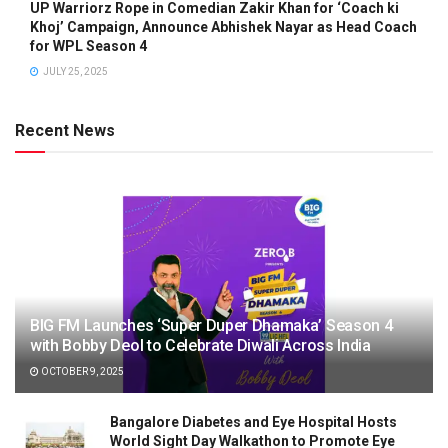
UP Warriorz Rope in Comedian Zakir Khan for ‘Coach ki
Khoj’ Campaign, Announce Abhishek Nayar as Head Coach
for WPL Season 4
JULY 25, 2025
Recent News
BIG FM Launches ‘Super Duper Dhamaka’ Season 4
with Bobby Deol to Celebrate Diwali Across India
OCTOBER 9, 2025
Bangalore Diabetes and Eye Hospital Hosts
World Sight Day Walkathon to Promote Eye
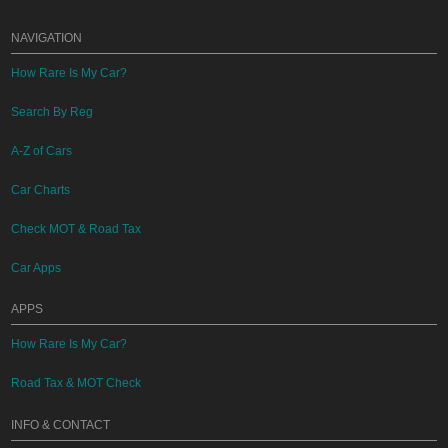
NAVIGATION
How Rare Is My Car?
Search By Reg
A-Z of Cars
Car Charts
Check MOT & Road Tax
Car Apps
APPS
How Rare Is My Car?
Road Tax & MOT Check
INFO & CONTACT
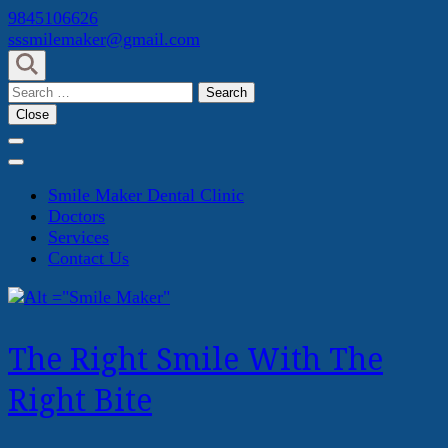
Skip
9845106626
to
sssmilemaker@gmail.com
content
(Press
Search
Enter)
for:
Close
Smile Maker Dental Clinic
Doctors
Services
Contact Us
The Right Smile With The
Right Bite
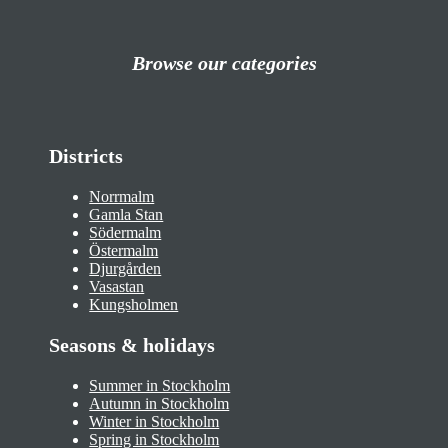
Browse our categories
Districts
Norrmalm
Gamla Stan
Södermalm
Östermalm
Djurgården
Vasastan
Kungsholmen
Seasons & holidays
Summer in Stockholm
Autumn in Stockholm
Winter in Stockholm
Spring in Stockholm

--

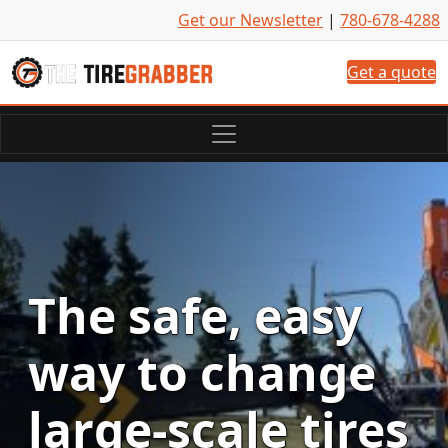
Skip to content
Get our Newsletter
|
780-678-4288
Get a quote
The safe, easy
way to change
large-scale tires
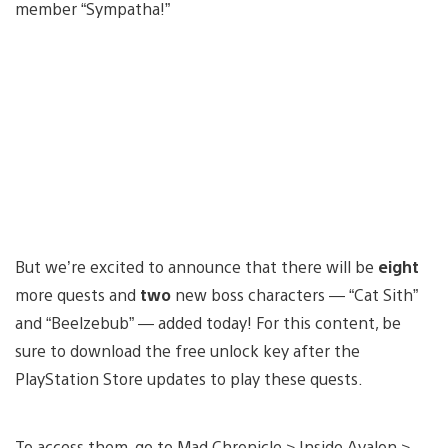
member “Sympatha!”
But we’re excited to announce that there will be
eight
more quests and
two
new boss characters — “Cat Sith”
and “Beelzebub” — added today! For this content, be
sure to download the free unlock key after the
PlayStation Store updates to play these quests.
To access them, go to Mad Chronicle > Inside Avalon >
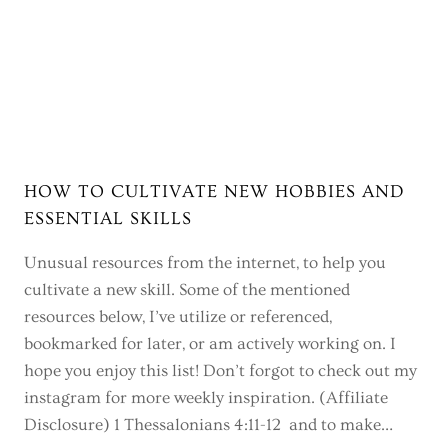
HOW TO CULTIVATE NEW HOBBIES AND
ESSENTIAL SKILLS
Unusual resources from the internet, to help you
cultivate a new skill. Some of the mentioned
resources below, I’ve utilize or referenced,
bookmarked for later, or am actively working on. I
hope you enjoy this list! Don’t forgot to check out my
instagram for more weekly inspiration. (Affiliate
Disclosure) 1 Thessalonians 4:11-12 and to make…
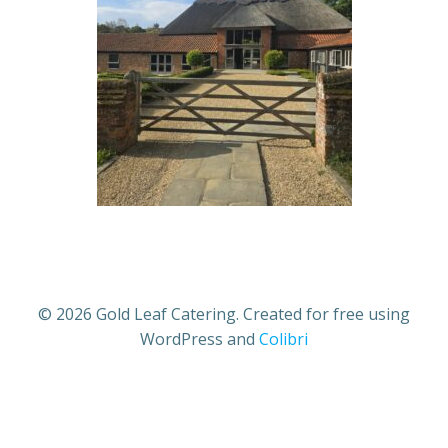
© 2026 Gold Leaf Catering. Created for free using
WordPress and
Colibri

* * *

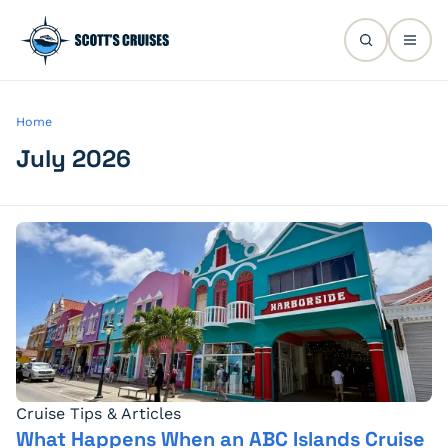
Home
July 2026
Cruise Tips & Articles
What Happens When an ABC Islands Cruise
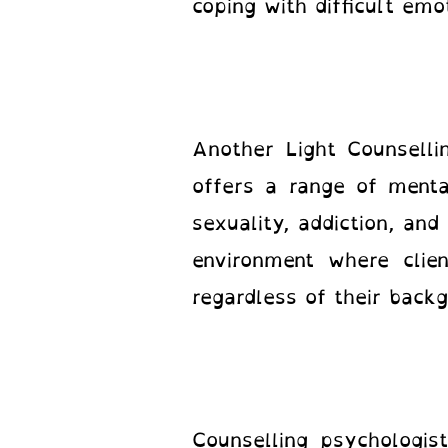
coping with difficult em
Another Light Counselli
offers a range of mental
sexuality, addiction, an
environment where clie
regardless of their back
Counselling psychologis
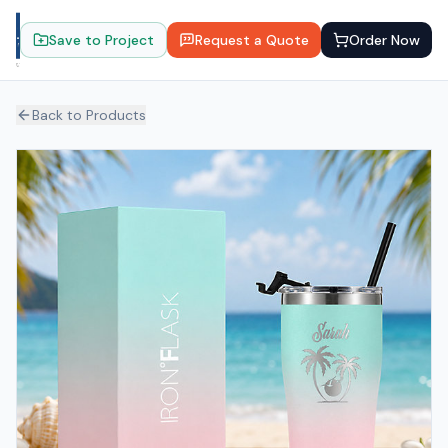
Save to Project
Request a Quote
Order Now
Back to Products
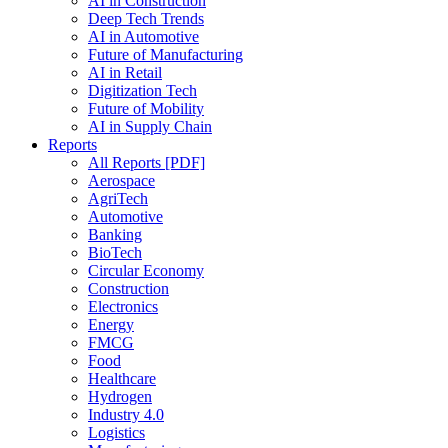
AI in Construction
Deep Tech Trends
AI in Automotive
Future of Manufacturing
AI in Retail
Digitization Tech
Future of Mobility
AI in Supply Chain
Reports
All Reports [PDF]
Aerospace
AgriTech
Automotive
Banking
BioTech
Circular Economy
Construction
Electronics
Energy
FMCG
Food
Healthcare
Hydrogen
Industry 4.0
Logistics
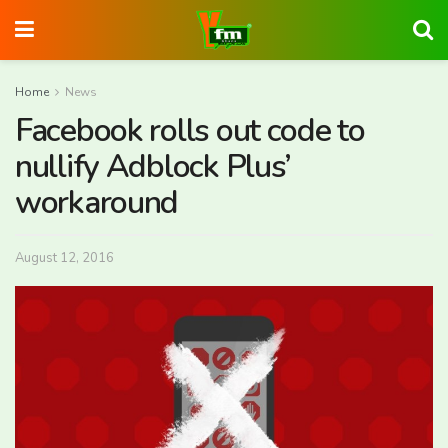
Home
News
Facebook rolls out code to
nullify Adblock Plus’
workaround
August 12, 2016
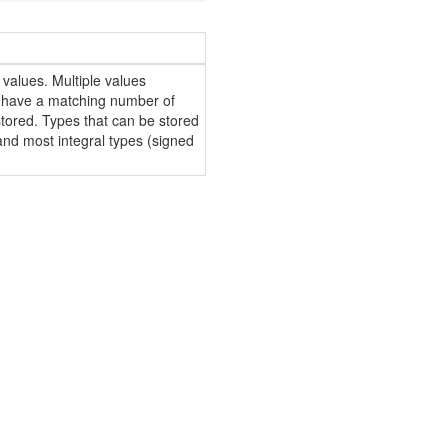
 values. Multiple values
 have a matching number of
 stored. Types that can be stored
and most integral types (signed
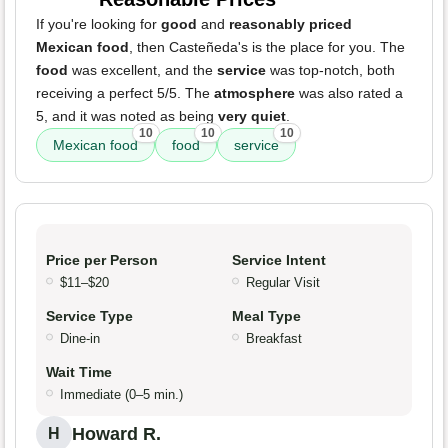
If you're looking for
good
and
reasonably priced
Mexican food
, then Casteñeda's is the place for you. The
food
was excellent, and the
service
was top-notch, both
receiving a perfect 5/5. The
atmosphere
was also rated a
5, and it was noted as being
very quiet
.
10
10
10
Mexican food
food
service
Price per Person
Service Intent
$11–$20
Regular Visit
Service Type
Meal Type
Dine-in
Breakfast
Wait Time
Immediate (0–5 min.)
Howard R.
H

→ Goal of the exercise
Lines holding the string "Road": find them in the listing above and copy each one.

→ Solution
Check MOT & Road Tax
Road Tax & MOT Check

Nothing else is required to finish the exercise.